As a school administrator, he served as Assistant Superintendent of the Akron (Ohio) Public Schools, then as Ohio’s Assistant State Superintendent.
In 1967 he was recruited to be Superintendent of Dayton’s Public Schools, where he served until 1973. In his consequential tenure as Dayton’s schools chief he implemented a wide range of reforms, including establishing the District’s first middle schools, and taking the District’s first steps toward racial integration in the historically segregated school system. He promoted the arts and inclusion, as a champion of the District’s Living Arts Center and in many other ways.
He was Superintendent of the School City of Hammond, Indiana, from 1973 to 1975, then a Vice President of Texas Southern University in Houston from 1975 to 1986.
He was Assistant Superintendent and then Superintendent of the Jefferson County (Colorado) School District – the state’s largest -- from 1987 to 1997, when he retired. A new middle school in the Jeffco School District was later named for him.
He was born in Rock Springs, Wyoming, on March 9, 1930, to Evelyn and Leslie Carle, who raised their family in Green River, Wyoming, and Provo, Utah.
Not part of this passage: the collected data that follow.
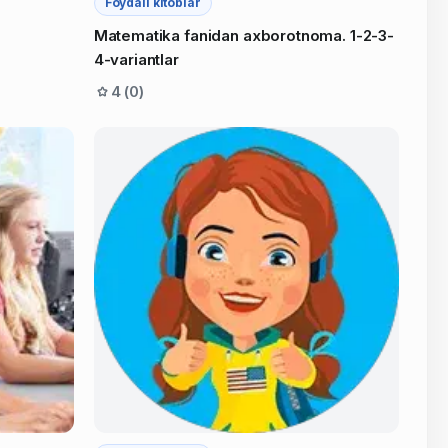
Foydali kitoblar
Matematika fanidan axborotnoma. 1-2-3-
4-variantlar
4 (0)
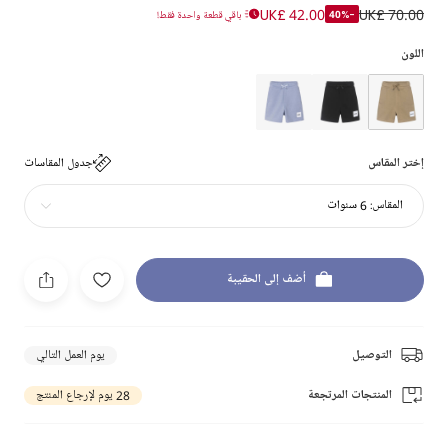
UK£ 42.00
UK£ 70.00
-40%
باقي قطعة واحدة فقط!
اللون
إختر المقاس
جدول المقاسات
المقاس:
6 سنوات
أضف إلى الحقيبة
التوصيل
يوم العمل التالي
المنتجات المرتجعة
28 يوم لإرجاع المنتج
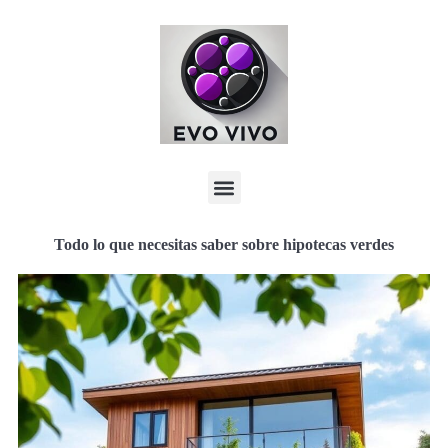
Todo lo que necesitas saber sobre hipotecas verdes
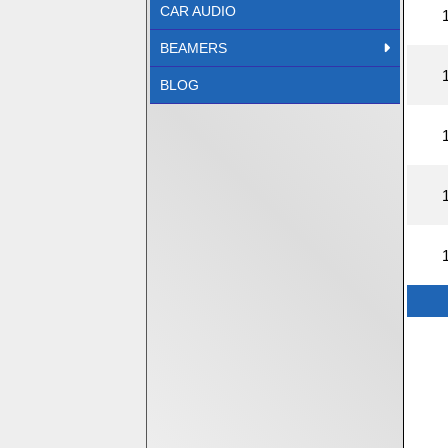
CAR AUDIO
BEAMERS
BLOG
He was preceded in death by three spouses, Yolanda Perry Carle, Peggy Colyn Carle, and Shirley Ritter Carle.
He is survived by a sister, Marilyn Frens, and a brother, Richard Carle; children David Carle, Cindy Carle Davenport, Wendy Carle, and Perry Bradford Carle; stepsons Larry Hills, Randy Hills, Carlyle Sharpe, Steele Sharpe, and James Sharpe; four grandsons, four step-grandchildren, and four step-great-grandchildren. A sister, Elna Jean Carle, and a stepson, Michael Hills, predeceased him.
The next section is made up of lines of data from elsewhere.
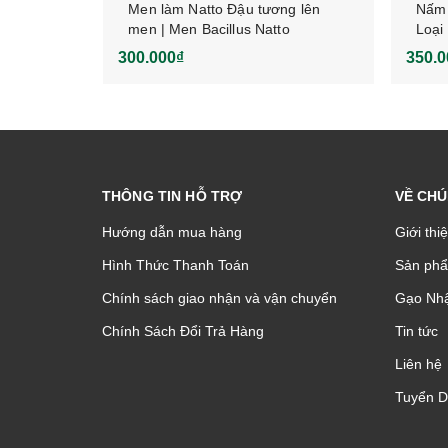
3g x 44
Men làm Natto Đậu tương lên
Nấm 
men | Men Bacillus Natto
Loại
300.000₫
350.0
THÔNG TIN HỖ TRỢ
VỀ CHÚ
Hướng dẫn mua hàng
Giới thi
Hình Thức Thanh Toán
Sản phâ
Chính sách giao nhận và vận chuyển
Gạo Nhậ
Chính Sách Đổi Trả Hàng
Tin tức
Liên hệ
Tuyển 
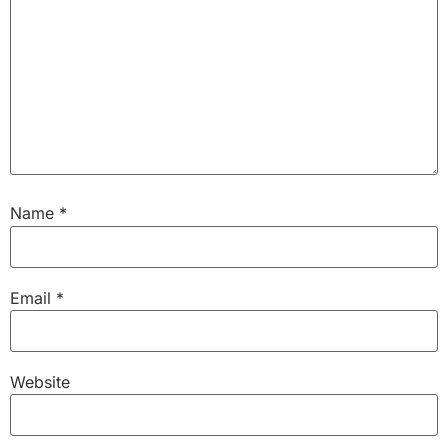
Name
*
Email
*
Website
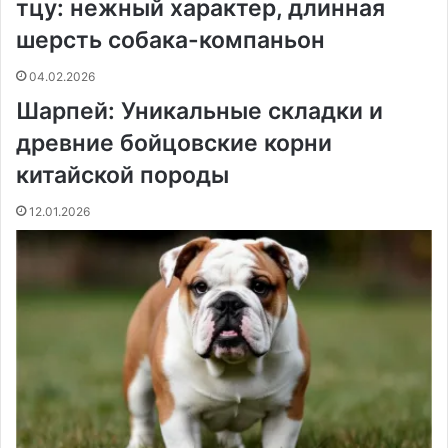
тцу: нежный характер, длинная
t
е
с
r
r
н
шерсть собака-компаньон
и
к
04.02.2026
и
Шарпей: Уникальные складки и
древние бойцовские корни
китайской породы
12.01.2026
He earned bachelor’s and master’s degrees from Brigham Young University and received a Ph.D. from The Ohio State University. He graduated with the Class of 1948 from Provo (Utah) High School, where he was student body president and a champion debater.
He taught at Union High School in Roosevelt, Utah (English and French), in the Provo City School District (English and journalism), and as a journalism instructor at BYU.
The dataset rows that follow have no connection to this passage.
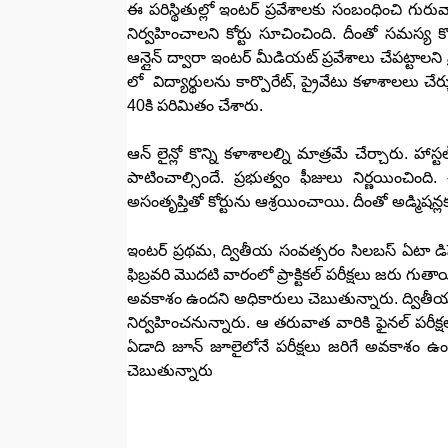
ఈ పరిస్థితుల్లో ఇంటర్ ప్రవేశాలకు సంబంధించి గురువ
నిర్వహించాలని కోర్టు సూచించింది. దీంతో సమస్య కొ
ఆన్లైన్ ద్వారా ఇంటర్ మీడియట్ ప్రవేశాలు చేపట్టాలన
లో విద్యార్థులను కార్పొరేట్, ప్రైవేటు కళాశాలలు 
40కి పరిమితం చేశారు.
ఆన్ లైన్లో కొన్ని కళాశాలల్ని మాత్రమే చేర్చారు. హాస్ట
పాటించాల్సిందే. ప్రభుత్వం ఫీజులు నిర్ణయించిం
అసంతృప్తితో కోర్టును ఆశ్రయించాయి. దీంతో అడ్మిషన్లక
ఇంటర్ ప్రథమ, ద్వితీయ సంవత్సరం సిలబస్ ఏటా డిసె
ఫిబ్రవరి మొదటి వారంలో ప్రాక్టికల్ పరీక్షలు జరు గుత
అవకాశం ఉందని అధికారులు చెబుతున్నారు. ద్వితీయ 
నిర్వహించనున్నారు. ఆ తరువాత వారికి ఫైనల్ పరీక్
ఏడాది జూన్ జూలైలోనే పరీక్షలు జరిగే అవకాశం 
చెబుతున్నారు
While in Provo he was news and program director at KOVO Radio in Provo and a writer-photographer for the Salt Lake Tribune.
He received recognition and numerous awards as a visionary and steadfast leader who did not shy away from difficult and sometimes controversial challenges. He was a lifelong champion of civil rights, equal opportunity and diversity.
His family recalls that throughout his good and long life he accomplished much for many, and he actively sought knowledge and justice up to the end. He was skilled in carpentry, as a writer and as a pianist and organist, and he was generous in donations of his time and resources to worthy causes and always to local blood banks. He sought insights and devoured books across his omnivorous interests, which ranged from philosophy to religion, science, art and culture. He donated hundreds of books to local charities.